Hundreds of migrant workers from Trinidad and Tobago are stuck in Haldimand and Norfolk, in Canada, and can’t go back home because of the coronavirus health emergency
Hundreds of migrant workers from Trinidad and Tobago are stuck in Haldimand and Norfolk, in Canada, and can’t go back home because of the coronavirus health emergency, CBC reported today quoting the area’s medical officer of health. Diplomatics are trying to solve the matter, which includes a provision for testing before the workers can leave Canada, Dr. Shanker Nesathurai, medical officer of health with the Haldimand-Norfolk Health Unit explained to the media.
During a press conference on Monday, the doctor affirmed his concern that the return of more of 100 farm migrant workers to home is delayed by administrative rules related to the ongoing public health emergency. Dr. Shanker Nesathurai indicated that more than 100 workers are touched in the two countries only.

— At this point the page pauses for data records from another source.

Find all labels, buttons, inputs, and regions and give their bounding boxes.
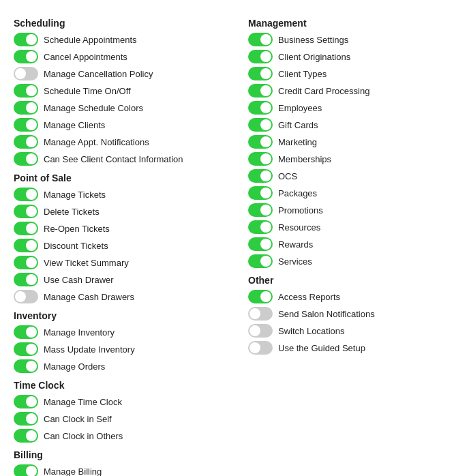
toggle-label-scheduling-4: Manage Schedule Colors xyxy=(44,103,143,113)
toggle-row: Can Clock in Self xyxy=(14,412,221,426)
section-title-scheduling: Scheduling xyxy=(14,18,221,29)
toggle-row: Employees xyxy=(248,101,455,115)
toggle-inventory-1[interactable] xyxy=(14,342,38,356)
toggle-scheduling-1[interactable] xyxy=(14,50,38,63)
toggle-label-management-2: Client Types xyxy=(278,69,327,79)
toggle-scheduling-6[interactable] xyxy=(14,135,38,149)
toggle-row: Manage Schedule Colors xyxy=(14,101,221,115)
toggle-row: Client Originations xyxy=(248,50,455,63)
toggle-scheduling-2[interactable] xyxy=(14,67,38,80)
toggle-other-0[interactable] xyxy=(248,290,273,303)
toggle-label-management-3: Credit Card Processing xyxy=(278,86,369,96)
toggle-label-scheduling-0: Schedule Appointments xyxy=(44,35,137,45)
toggle-row: Services xyxy=(248,254,455,268)
toggle-row: Discount Tickets xyxy=(14,239,221,252)
toggle-management-4[interactable] xyxy=(248,101,273,115)
toggle-label-point-of-sale-6: Manage Cash Drawers xyxy=(44,292,134,302)
toggle-label-point-of-sale-4: View Ticket Summary xyxy=(44,258,129,268)
toggle-row: Manage Time Clock xyxy=(14,395,221,408)
toggle-other-2[interactable] xyxy=(248,324,273,338)
toggle-label-scheduling-2: Manage Cancellation Policy xyxy=(44,69,153,79)
toggle-label-other-0: Access Reports xyxy=(278,292,340,302)
toggle-management-2[interactable] xyxy=(248,67,273,80)
toggle-row: Use Cash Drawer xyxy=(14,273,221,286)
toggle-time-clock-1[interactable] xyxy=(14,412,38,426)
toggle-scheduling-3[interactable] xyxy=(14,84,38,98)
toggle-other-3[interactable] xyxy=(248,341,273,355)
toggle-scheduling-7[interactable] xyxy=(14,152,38,166)
toggle-row: Gift Cards xyxy=(248,118,455,132)
toggle-point-of-sale-0[interactable] xyxy=(14,188,38,201)
toggle-management-6[interactable] xyxy=(248,135,273,149)
toggle-time-clock-2[interactable] xyxy=(14,429,38,443)
toggle-inventory-2[interactable] xyxy=(14,359,38,373)
toggle-management-13[interactable] xyxy=(248,254,273,268)
toggle-point-of-sale-1[interactable] xyxy=(14,205,38,218)
toggle-row: Access Reports xyxy=(248,290,455,303)
toggle-other-1[interactable] xyxy=(248,307,273,321)
toggle-management-12[interactable] xyxy=(248,237,273,251)
toggle-label-scheduling-7: Can See Client Contact Information xyxy=(44,154,183,164)
toggle-management-0[interactable] xyxy=(248,33,273,46)
toggle-inventory-0[interactable] xyxy=(14,325,38,339)
toggle-row: Business Settings xyxy=(248,33,455,46)
toggle-management-5[interactable] xyxy=(248,118,273,132)
toggle-label-time-clock-2: Can Clock in Others xyxy=(44,431,123,441)
toggle-point-of-sale-5[interactable] xyxy=(14,273,38,286)
section-title-management: Management xyxy=(248,18,455,29)
toggle-management-7[interactable] xyxy=(248,152,273,166)
section-title-inventory: Inventory xyxy=(14,310,221,321)
toggle-label-management-12: Rewards xyxy=(278,239,313,250)
toggle-label-inventory-2: Manage Orders xyxy=(44,361,105,372)
toggle-label-inventory-1: Mass Update Inventory xyxy=(44,344,135,355)
toggle-row: Schedule Time On/Off xyxy=(14,84,221,98)
toggle-point-of-sale-2[interactable] xyxy=(14,222,38,235)
toggle-point-of-sale-3[interactable] xyxy=(14,239,38,252)
toggle-label-management-9: Packages xyxy=(278,188,317,198)
section-title-time-clock: Time Clock xyxy=(14,380,221,391)
toggle-row: Delete Tickets xyxy=(14,205,221,218)
toggle-label-management-8: OCS xyxy=(278,171,297,181)
toggle-management-3[interactable] xyxy=(248,84,273,98)
toggle-label-management-1: Client Originations xyxy=(278,52,350,62)
toggle-row: Client Types xyxy=(248,67,455,80)
toggle-label-other-2: Switch Locations xyxy=(278,326,345,336)
toggle-row: Mass Update Inventory xyxy=(14,342,221,356)
toggle-row: Credit Card Processing xyxy=(248,84,455,98)
toggle-row: Manage Billing xyxy=(14,464,221,476)
toggle-label-management-0: Business Settings xyxy=(278,35,348,45)
toggle-row: Marketing xyxy=(248,135,455,149)
toggle-row: Manage Orders xyxy=(14,359,221,373)
toggle-row: Switch Locations xyxy=(248,324,455,338)
toggle-management-11[interactable] xyxy=(248,220,273,234)
toggle-management-10[interactable] xyxy=(248,203,273,217)
toggle-scheduling-5[interactable] xyxy=(14,118,38,132)
toggle-label-time-clock-0: Manage Time Clock xyxy=(44,397,122,407)
toggle-row: Manage Inventory xyxy=(14,325,221,339)
toggle-billing-0[interactable] xyxy=(14,464,38,476)
toggle-management-1[interactable] xyxy=(248,50,273,63)
toggle-row: Resources xyxy=(248,220,455,234)
permissions-columns: SchedulingSchedule AppointmentsCancel Ap… xyxy=(14,11,455,476)
toggle-row: OCS xyxy=(248,169,455,183)
toggle-management-8[interactable] xyxy=(248,169,273,183)
toggle-label-management-11: Resources xyxy=(278,222,320,233)
toggle-label-other-1: Send Salon Notifications xyxy=(278,309,375,319)
toggle-row: View Ticket Summary xyxy=(14,256,221,269)
toggle-scheduling-4[interactable] xyxy=(14,101,38,115)
toggle-label-point-of-sale-0: Manage Tickets xyxy=(44,190,106,200)
toggle-management-9[interactable] xyxy=(248,186,273,200)
toggle-label-point-of-sale-3: Discount Tickets xyxy=(44,241,108,251)
toggle-label-point-of-sale-2: Re-Open Tickets xyxy=(44,224,110,234)
section-title-other: Other xyxy=(248,275,455,286)
toggle-point-of-sale-4[interactable] xyxy=(14,256,38,269)
section-title-point-of-sale: Point of Sale xyxy=(14,173,221,183)
toggle-time-clock-0[interactable] xyxy=(14,395,38,408)
toggle-point-of-sale-6[interactable] xyxy=(14,290,38,303)
section-title-billing: Billing xyxy=(14,449,221,460)
toggle-scheduling-0[interactable] xyxy=(14,33,38,46)
toggle-label-management-10: Promotions xyxy=(278,205,323,215)
toggle-row: Re-Open Tickets xyxy=(14,222,221,235)
toggle-label-management-4: Employees xyxy=(278,103,322,113)
toggle-row: Cancel Appointments xyxy=(14,50,221,63)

Syed Hussan, executive director of the Migrant Workers Alliance for Change, confirmed that the number is likely to jump to “hundreds” across the region, though an exact amount is tricky to estimate.
Tens of thousands of migrant farm workers come to Canada each year, but the coronavirus pandemic exposed issues with an outdated program that leave workers vulnerable. Watch what it’s like to work in Canadian fields on Monday at 9 p.m. on @CBC TV & Gem. @cbcmarkkelley pic.twitter.com/SIJYhBGmMA— The Fifth Estate (@cbcfifth) November 26, 2020
The officials warned that these migrant workers from Trinidad and Tobago don’t have access to financial supports as many of them lost their work due to COVID-19. Also, some of them have to either pay rent or for meals while they’re trapped in Canada, and Hussan said the federal government is ultimately responsible for ensuring that they get their rights and benefits.

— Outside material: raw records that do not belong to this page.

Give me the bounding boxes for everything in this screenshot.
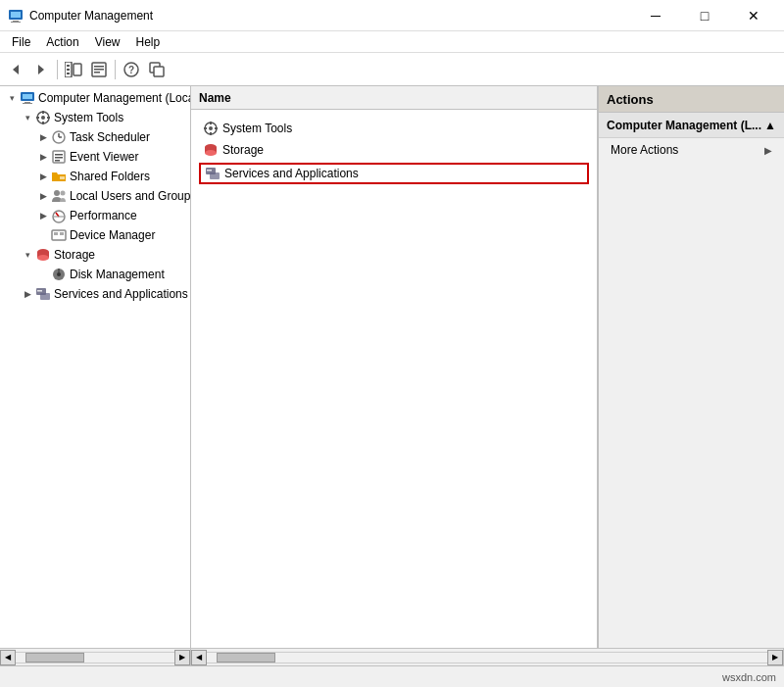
svg-rect-22 — [23, 103, 32, 104]
actions-item-more-actions[interactable]: More Actions ▶ — [599, 138, 784, 162]
svg-rect-1 — [11, 12, 21, 18]
svg-rect-56 — [210, 122, 212, 124]
scroll-thumb-left[interactable] — [25, 653, 84, 662]
svg-rect-50 — [58, 269, 60, 272]
scroll-thumb-center[interactable] — [217, 653, 275, 662]
actions-section-arrow: ▲ — [764, 119, 776, 132]
tree-label-system-tools: System Tools — [54, 111, 123, 124]
tree-item-disk-mgmt[interactable]: Disk Management — [0, 265, 190, 284]
main-area: ▾ Computer Management (Local ▾ — [0, 86, 784, 648]
content-label-services-apps: Services and Applications — [224, 167, 359, 180]
close-button[interactable]: ✕ — [731, 1, 776, 30]
svg-rect-14 — [94, 72, 100, 74]
expander-task-scheduler[interactable]: ▶ — [35, 129, 51, 145]
tree-item-system-tools[interactable]: ▾ System Tools — [0, 108, 190, 127]
menu-help[interactable]: Help — [128, 33, 169, 51]
svg-point-37 — [54, 190, 60, 196]
expander-performance[interactable]: ▶ — [35, 208, 51, 223]
properties-button[interactable] — [87, 58, 111, 81]
back-button[interactable] — [4, 58, 27, 81]
expander-placeholder-disk — [35, 267, 51, 282]
content-row-services-apps[interactable]: Services and Applications — [199, 163, 589, 184]
tree-label-task-scheduler: Task Scheduler — [70, 130, 150, 144]
scroll-left-btn[interactable]: ◀ — [0, 650, 16, 665]
tree-item-event-viewer[interactable]: ▶ Event Viewer — [0, 147, 190, 167]
svg-rect-13 — [94, 69, 104, 71]
help-button[interactable]: ? — [120, 58, 143, 81]
svg-rect-28 — [47, 117, 50, 119]
tree-item-shared-folders[interactable]: ▶ Shared Folders — [0, 167, 190, 186]
svg-point-47 — [37, 255, 49, 261]
svg-rect-65 — [207, 170, 212, 172]
task-scheduler-icon — [51, 129, 67, 145]
svg-rect-3 — [11, 22, 21, 23]
svg-rect-20 — [23, 94, 32, 99]
tree-label-disk-mgmt: Disk Management — [70, 268, 165, 281]
computer-icon — [20, 90, 35, 106]
expander-root[interactable]: ▾ — [4, 90, 20, 106]
tree-item-storage[interactable]: ▾ Storage — [0, 245, 190, 265]
expander-local-users[interactable]: ▶ — [35, 188, 51, 204]
svg-rect-35 — [55, 160, 60, 162]
services-apps-icon — [35, 286, 51, 302]
menu-bar: File Action View Help — [0, 31, 784, 53]
toolbar-separator-1 — [57, 60, 58, 79]
center-header: Name — [191, 86, 597, 110]
center-scroll-right-btn[interactable]: ▶ — [767, 650, 783, 665]
left-pane-scrollbar: ◀ ▶ — [0, 649, 191, 665]
svg-rect-8 — [67, 69, 70, 71]
actions-section-computer-mgmt[interactable]: Computer Management (L... ▲ — [599, 113, 784, 138]
tree-label-storage: Storage — [54, 248, 95, 262]
menu-view[interactable]: View — [87, 33, 128, 51]
content-services-apps-icon — [205, 166, 220, 181]
content-row-system-tools[interactable]: System Tools — [199, 118, 589, 139]
performance-icon — [51, 208, 67, 223]
device-manager-icon — [51, 227, 67, 243]
center-scroll-left-btn[interactable]: ◀ — [191, 650, 207, 665]
tree-item-root[interactable]: ▾ Computer Management (Local — [0, 88, 190, 108]
toolbar: ? — [0, 53, 784, 86]
svg-rect-21 — [24, 102, 30, 103]
expander-storage[interactable]: ▾ — [20, 247, 35, 263]
actions-header: Actions — [599, 86, 784, 113]
title-bar-left: Computer Management — [8, 8, 153, 24]
svg-rect-25 — [42, 111, 44, 114]
forward-button[interactable] — [29, 58, 53, 81]
event-viewer-icon — [51, 149, 67, 165]
tree-item-device-manager[interactable]: Device Manager — [0, 225, 190, 245]
expander-shared-folders[interactable]: ▶ — [35, 169, 51, 184]
content-label-storage: Storage — [222, 143, 264, 157]
tree-item-local-users[interactable]: ▶ Local Users and Groups — [0, 186, 190, 206]
window-title: Computer Management — [29, 9, 153, 23]
svg-rect-43 — [54, 232, 58, 235]
actions-section-title-label: Computer Management (L... — [607, 119, 761, 132]
menu-action[interactable]: Action — [38, 33, 86, 51]
expander-services-apps[interactable]: ▶ — [20, 286, 35, 302]
svg-rect-57 — [210, 132, 212, 135]
tree-label-local-users: Local Users and Groups — [70, 189, 191, 203]
expander-event-viewer[interactable]: ▶ — [35, 149, 51, 165]
tree-item-performance[interactable]: ▶ Performance — [0, 206, 190, 225]
status-text: wsxdn.com — [722, 671, 776, 683]
maximize-button[interactable]: □ — [682, 1, 727, 30]
app-icon — [8, 8, 24, 24]
content-row-storage[interactable]: Storage — [199, 139, 589, 161]
tree-label-event-viewer: Event Viewer — [70, 150, 138, 164]
svg-point-49 — [57, 272, 61, 276]
new-window-button[interactable] — [145, 58, 169, 81]
tree-item-task-scheduler[interactable]: ▶ Task Scheduler — [0, 127, 190, 147]
tree-label-device-manager: Device Manager — [70, 228, 155, 242]
expander-placeholder-device — [35, 227, 51, 243]
tree-toggle-button[interactable] — [62, 58, 85, 81]
minimize-button[interactable]: ─ — [633, 1, 678, 30]
center-content: System Tools Storage — [191, 110, 597, 648]
tree-label-services-apps: Services and Applications — [54, 287, 188, 301]
svg-rect-52 — [40, 293, 50, 300]
svg-point-24 — [41, 116, 45, 120]
scroll-right-btn[interactable]: ▶ — [174, 650, 190, 665]
shared-folders-icon — [51, 169, 67, 184]
svg-point-55 — [209, 126, 213, 130]
expander-system-tools[interactable]: ▾ — [20, 110, 35, 125]
menu-file[interactable]: File — [4, 33, 38, 51]
tree-item-services-apps[interactable]: ▶ Services and Applications — [0, 284, 190, 304]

Human Rights organizations and medical staff called the government of Canada to take fast response to guarantee that the migrant workers stuck there can go back home as soon as possible and reunite with their families. Employment and Social Development Canada is informed of the circumstances of the farm workers and is cooperating with other federal bureaus, local officials and diplomatics so that they can return to Trinidad and Tobago as soon as possible, the spokesperson Isabelle Maheu said.
Charlie showed us how he harvests turnips. He's paid piece rate – he earns $1.50 every 2 buckets. He is the fastest in his crew and averages 24-26 buckets/hr.— United Farm Workers (@UFWupdates) November 23, 2020
Rushing without skill could easily cost you a finger. pic.twitter.com/myfwdpi1Ke
That work includes ensuring admittance to the protection and financial supports they’re qualified to, Maheu indicated. Adding that if necessary, the State can consider alternatives on letting the workers demand to extend their immigration status, be covered by health care and other services. Also, to get access to various assistance while they remain in Canada.
The Government of Trinidad and Tobago collected many administrative processes for migrant farm workers in Canada as the coronavirus is spreading in their country. While the return of these migrants is a federal responsibility, Nesathurai said local farmers and employers also have a part to perform. He invited them to guarantee that housing is sufficient for people living during the colder winter in Canada, providing help to the most vulnerable until they can return home.